The Walrus and the Carpenter. Arguably one of Seattle's most well known restaurants, and for good reason. The attention to detail at The Walrus and the Carpenter was phenomenal. They are a case study for attention to detail and importance of aesthetics.
We came really early, knowing there would be a huge line and lo and behold there was already one forming an hour before service. But it was well worth the wait- we were greeted by a most beautiful and cozy little restaurant.
This stop was just an appetizer so we went pretty light with our food choices. We started with a beautiful tartare. It was bold and refreshing. A most perfectly salted and cooked egg yolk. It's the little things folks.
Next was their bread and butter, if you will. Oysters. It occurred to me only recently that a lot of people have never had an oyster, and if presented with the opportunity to enjoy one, they are hesitant. I grew up with oysters. My dad owned several Mexican restaurants and I remember going to the farmers market, passing giant, whole pig heads and picking up boxes of oysters for the restaurants. I also remember going into the kitchen of Cafè Mex, one of my dad's most successful restaurants, seeing huge pots of cow tongue being boiled.
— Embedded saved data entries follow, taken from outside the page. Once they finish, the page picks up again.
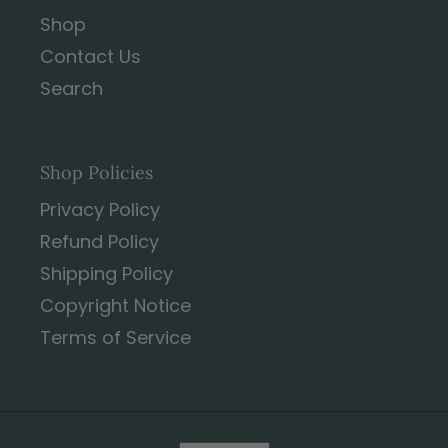
Shop
Contact Us
Search
Shop Policies
Privacy Policy
Refund Policy
Shipping Policy
Copyright Notice
Terms of Service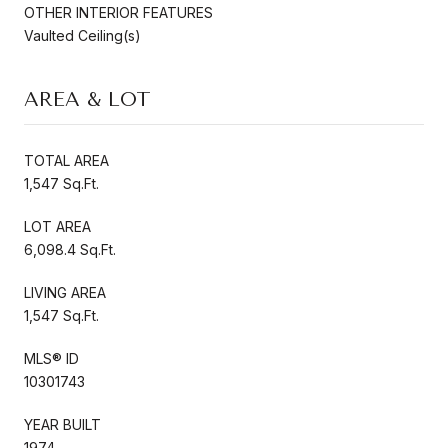
OTHER INTERIOR FEATURES
Vaulted Ceiling(s)
AREA & LOT
TOTAL AREA
1,547 Sq.Ft.
LOT AREA
6,098.4 Sq.Ft.
LIVING AREA
1,547 Sq.Ft.
MLS® ID
10301743
YEAR BUILT
1974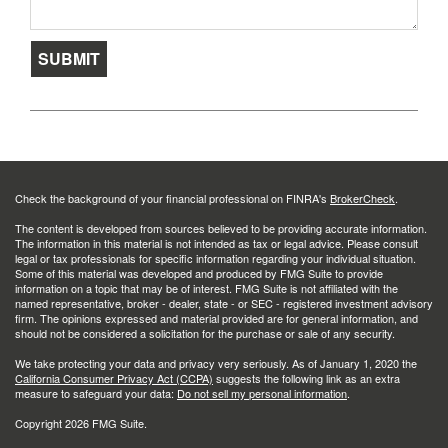
Check the background of your financial professional on FINRA's
BrokerCheck
.
The content is developed from sources believed to be providing accurate information.
The information in this material is not intended as tax or legal advice. Please consult
legal or tax professionals for specific information regarding your individual situation.
Some of this material was developed and produced by FMG Suite to provide
information on a topic that may be of interest. FMG Suite is not affiliated with the
named representative, broker - dealer, state - or SEC - registered investment advisory
firm. The opinions expressed and material provided are for general information, and
should not be considered a solicitation for the purchase or sale of any security.
We take protecting your data and privacy very seriously. As of January 1, 2020 the
California Consumer Privacy Act (CCPA)
suggests the following link as an extra
measure to safeguard your data:
Do not sell my personal information
.
Copyright 2026 FMG Suite.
What a childhood. Also, cow tongues are huge. Like an adult forearm huge.
Anyways, these oysters were a little different than the ones my dad's restaurants sold. These were like tasting fine wine. Each oyster with a unique and distinct profile. An explosion of sea. They were delightful. Highly recommend. Also, go at happy hour for half-off prices.
Next was desert. I never order desert. But one thing I cannot pass up, bread pudding. It's decadent. It's almost evil in its goodness. Ugh. Just look at it.
Everything about The Walrus and The Carpenter was short and sweet. But more sweet than short. Beautiful food and a beautiful space.